*** Opening of Data for analysis ***

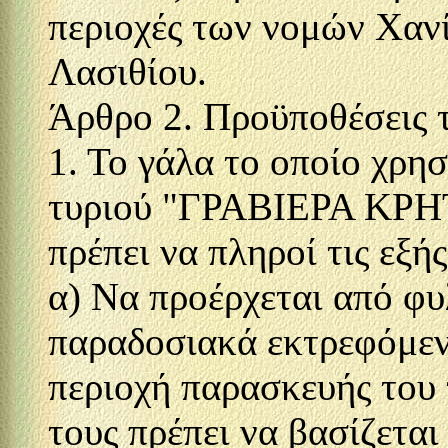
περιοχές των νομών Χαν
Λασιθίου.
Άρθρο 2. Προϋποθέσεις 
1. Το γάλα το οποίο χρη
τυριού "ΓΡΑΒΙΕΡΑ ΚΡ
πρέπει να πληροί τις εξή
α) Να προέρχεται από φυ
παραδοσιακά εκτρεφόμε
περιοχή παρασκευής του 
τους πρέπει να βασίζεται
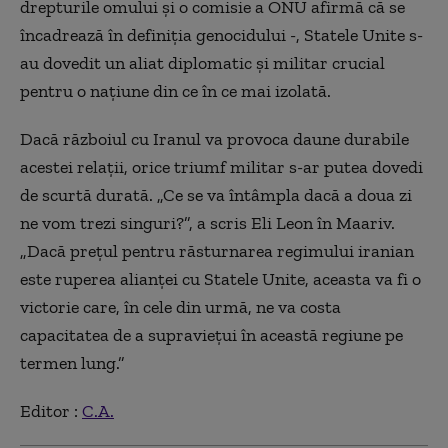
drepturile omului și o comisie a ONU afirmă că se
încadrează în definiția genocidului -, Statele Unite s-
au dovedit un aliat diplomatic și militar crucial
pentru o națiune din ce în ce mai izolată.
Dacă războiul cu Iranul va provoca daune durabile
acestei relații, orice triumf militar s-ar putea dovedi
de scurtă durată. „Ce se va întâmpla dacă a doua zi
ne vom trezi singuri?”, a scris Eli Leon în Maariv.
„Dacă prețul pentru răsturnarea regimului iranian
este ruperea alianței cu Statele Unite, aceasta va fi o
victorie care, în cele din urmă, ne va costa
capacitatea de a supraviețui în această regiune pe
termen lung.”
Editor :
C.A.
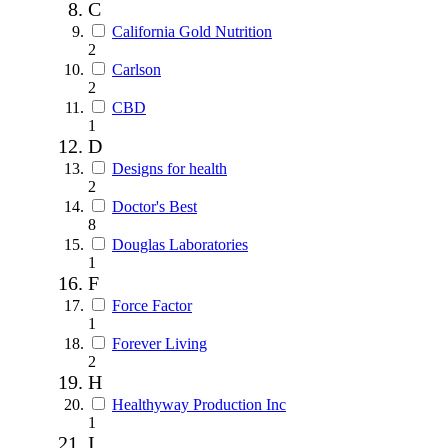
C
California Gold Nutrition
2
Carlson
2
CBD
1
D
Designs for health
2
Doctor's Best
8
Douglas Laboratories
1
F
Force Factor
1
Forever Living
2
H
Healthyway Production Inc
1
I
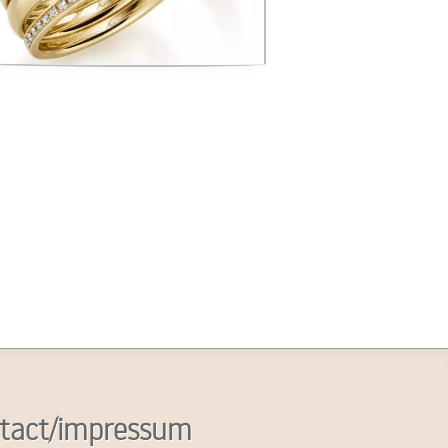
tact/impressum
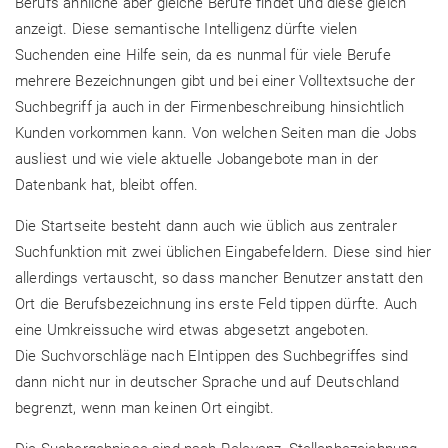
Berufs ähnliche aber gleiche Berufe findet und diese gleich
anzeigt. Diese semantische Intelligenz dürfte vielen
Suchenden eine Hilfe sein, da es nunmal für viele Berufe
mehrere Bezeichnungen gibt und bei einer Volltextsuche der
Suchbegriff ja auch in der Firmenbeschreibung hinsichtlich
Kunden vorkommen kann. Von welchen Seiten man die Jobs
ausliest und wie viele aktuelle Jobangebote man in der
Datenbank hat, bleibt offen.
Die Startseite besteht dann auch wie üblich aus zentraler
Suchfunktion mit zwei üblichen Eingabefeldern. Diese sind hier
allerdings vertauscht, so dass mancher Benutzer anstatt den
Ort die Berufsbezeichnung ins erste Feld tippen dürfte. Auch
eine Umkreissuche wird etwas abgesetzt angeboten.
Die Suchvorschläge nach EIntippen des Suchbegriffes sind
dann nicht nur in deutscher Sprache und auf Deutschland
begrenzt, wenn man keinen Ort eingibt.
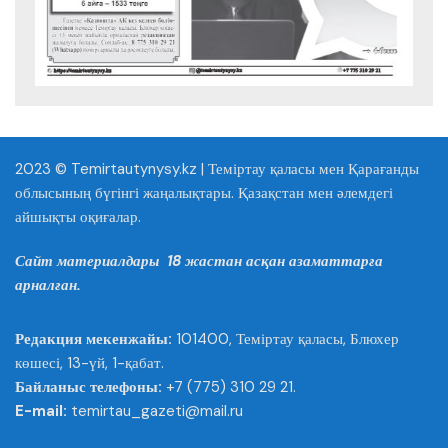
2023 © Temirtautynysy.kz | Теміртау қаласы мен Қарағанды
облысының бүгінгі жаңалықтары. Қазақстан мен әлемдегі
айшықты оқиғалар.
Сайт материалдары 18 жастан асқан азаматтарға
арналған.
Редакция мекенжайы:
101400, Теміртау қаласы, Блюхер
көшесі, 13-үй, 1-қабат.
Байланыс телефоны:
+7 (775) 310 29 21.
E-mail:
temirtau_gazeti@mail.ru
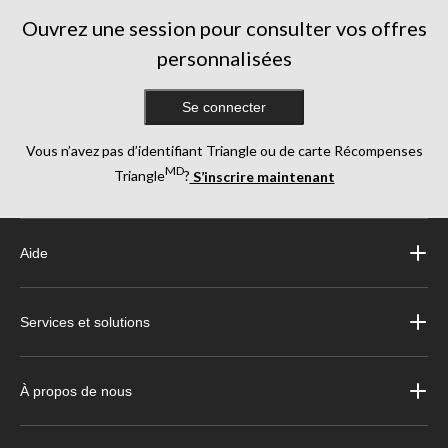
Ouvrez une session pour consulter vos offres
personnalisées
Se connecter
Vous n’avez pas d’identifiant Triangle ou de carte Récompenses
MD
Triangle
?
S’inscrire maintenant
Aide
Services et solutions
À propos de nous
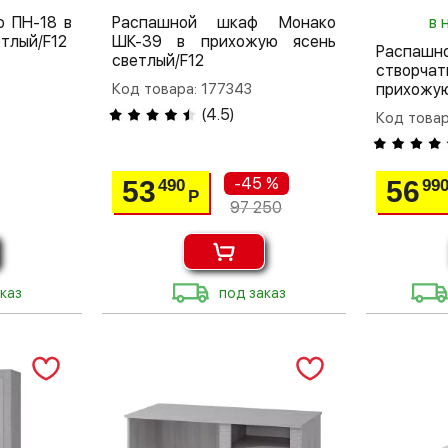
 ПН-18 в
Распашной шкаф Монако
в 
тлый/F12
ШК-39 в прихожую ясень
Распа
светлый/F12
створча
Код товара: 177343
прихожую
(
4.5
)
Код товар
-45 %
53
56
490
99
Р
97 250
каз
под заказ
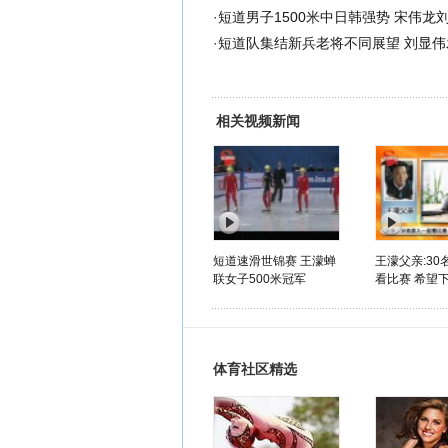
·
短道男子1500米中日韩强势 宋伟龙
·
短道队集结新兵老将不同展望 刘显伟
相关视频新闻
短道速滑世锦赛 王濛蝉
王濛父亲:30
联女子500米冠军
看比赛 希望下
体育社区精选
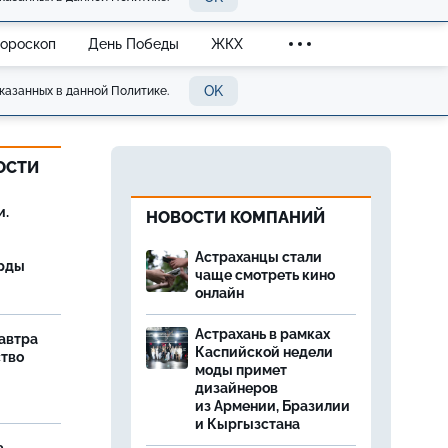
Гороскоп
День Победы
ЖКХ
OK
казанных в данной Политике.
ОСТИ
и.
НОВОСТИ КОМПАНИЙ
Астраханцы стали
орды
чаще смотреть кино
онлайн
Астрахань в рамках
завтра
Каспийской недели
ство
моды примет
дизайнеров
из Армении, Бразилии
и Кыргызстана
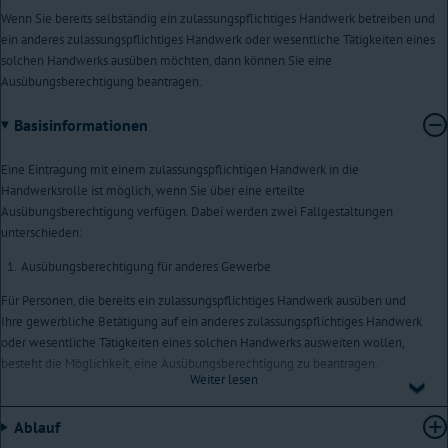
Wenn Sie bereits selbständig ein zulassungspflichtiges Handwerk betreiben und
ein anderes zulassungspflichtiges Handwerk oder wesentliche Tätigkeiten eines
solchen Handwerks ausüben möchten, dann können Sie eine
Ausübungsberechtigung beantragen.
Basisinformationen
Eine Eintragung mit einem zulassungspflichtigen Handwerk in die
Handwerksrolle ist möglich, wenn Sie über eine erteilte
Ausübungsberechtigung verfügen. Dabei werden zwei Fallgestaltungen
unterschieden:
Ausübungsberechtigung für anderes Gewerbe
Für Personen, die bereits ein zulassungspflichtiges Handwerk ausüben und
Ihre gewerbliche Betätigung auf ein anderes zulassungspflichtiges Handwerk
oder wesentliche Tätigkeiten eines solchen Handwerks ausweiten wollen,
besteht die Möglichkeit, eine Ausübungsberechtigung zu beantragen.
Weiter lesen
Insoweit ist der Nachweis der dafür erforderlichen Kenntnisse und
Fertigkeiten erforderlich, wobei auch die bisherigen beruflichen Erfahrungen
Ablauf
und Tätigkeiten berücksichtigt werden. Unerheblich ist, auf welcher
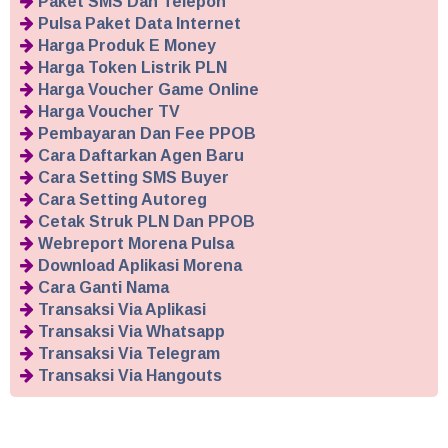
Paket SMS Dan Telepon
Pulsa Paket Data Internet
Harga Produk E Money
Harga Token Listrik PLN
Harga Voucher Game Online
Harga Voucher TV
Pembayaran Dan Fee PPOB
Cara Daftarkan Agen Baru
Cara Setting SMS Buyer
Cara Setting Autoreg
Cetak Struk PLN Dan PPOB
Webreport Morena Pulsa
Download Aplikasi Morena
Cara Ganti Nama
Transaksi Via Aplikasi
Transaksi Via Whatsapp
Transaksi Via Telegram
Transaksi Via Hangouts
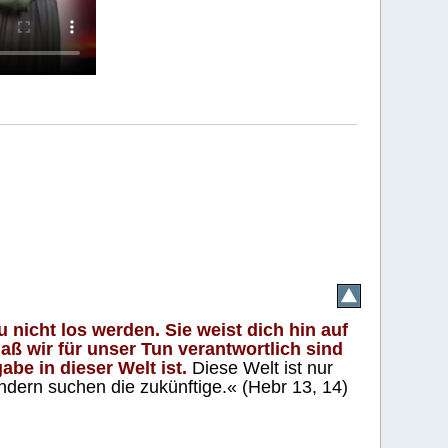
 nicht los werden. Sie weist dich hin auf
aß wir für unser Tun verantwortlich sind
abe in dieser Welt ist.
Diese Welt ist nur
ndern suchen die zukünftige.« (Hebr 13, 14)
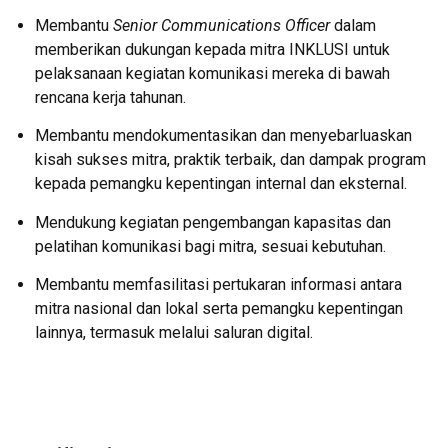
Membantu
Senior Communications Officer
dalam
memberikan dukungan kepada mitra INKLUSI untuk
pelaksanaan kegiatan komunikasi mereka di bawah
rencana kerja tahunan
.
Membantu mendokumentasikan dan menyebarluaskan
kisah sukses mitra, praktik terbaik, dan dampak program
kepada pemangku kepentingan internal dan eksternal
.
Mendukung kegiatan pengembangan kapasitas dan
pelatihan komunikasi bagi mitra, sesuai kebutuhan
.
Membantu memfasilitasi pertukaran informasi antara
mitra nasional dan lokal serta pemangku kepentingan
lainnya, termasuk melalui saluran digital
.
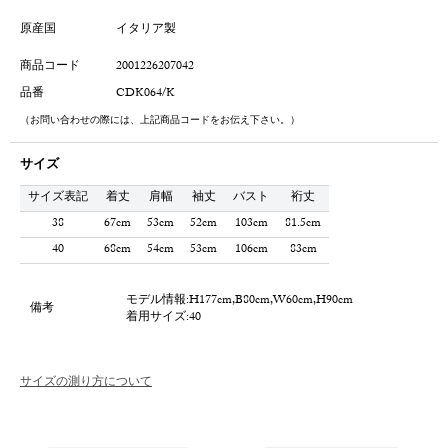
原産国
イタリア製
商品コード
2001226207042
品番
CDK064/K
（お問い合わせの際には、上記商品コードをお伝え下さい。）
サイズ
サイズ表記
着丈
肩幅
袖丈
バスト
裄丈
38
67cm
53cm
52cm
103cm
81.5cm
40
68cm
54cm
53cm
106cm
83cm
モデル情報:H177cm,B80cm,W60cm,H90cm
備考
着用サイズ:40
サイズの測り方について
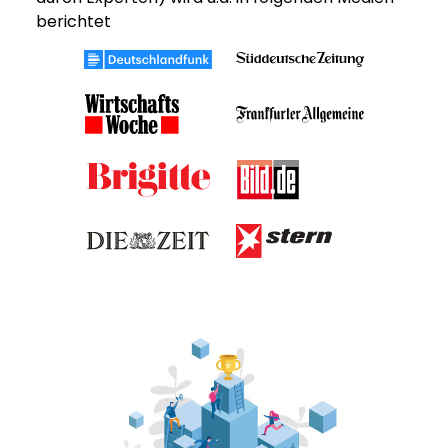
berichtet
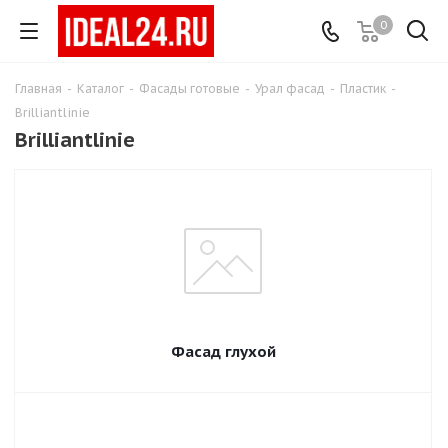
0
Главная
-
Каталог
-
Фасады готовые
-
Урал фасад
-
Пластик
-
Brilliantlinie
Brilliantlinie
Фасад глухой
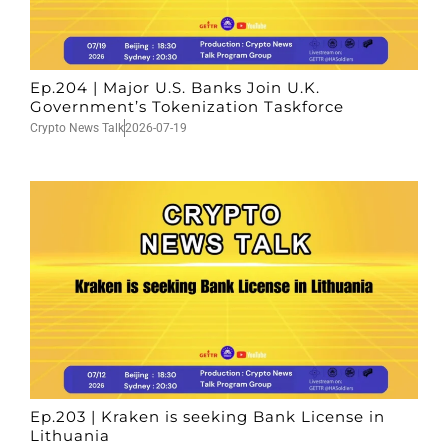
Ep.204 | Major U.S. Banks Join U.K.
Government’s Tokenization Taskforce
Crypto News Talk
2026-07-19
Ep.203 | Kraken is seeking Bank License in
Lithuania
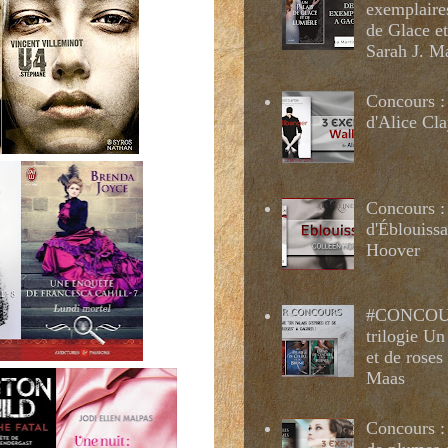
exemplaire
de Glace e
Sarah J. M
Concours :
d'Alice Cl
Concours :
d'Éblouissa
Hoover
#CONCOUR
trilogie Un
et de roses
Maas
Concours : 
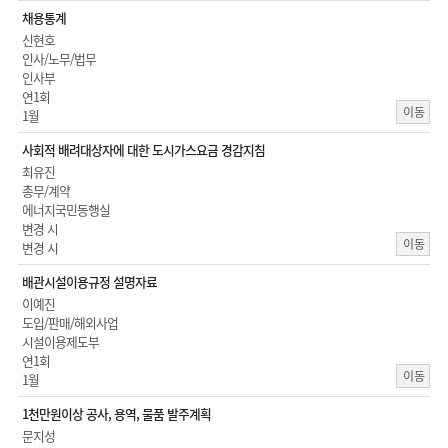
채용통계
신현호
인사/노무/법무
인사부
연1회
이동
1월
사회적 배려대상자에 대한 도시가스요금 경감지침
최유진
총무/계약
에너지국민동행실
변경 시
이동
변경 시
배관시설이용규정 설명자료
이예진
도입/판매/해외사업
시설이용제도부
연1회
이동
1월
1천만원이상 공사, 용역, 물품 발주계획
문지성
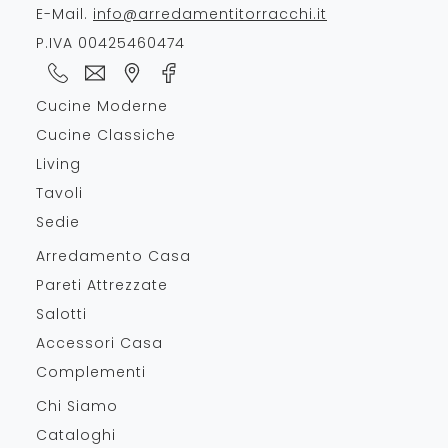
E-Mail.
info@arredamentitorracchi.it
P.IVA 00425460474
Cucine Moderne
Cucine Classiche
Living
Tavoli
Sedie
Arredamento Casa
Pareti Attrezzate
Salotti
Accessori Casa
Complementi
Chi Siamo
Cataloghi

*** Close of Data for analysis ***

What to do:
Across all the entries, how many lines hold the string "bereits"? Only the number is needed.

Solution to the exercise:
2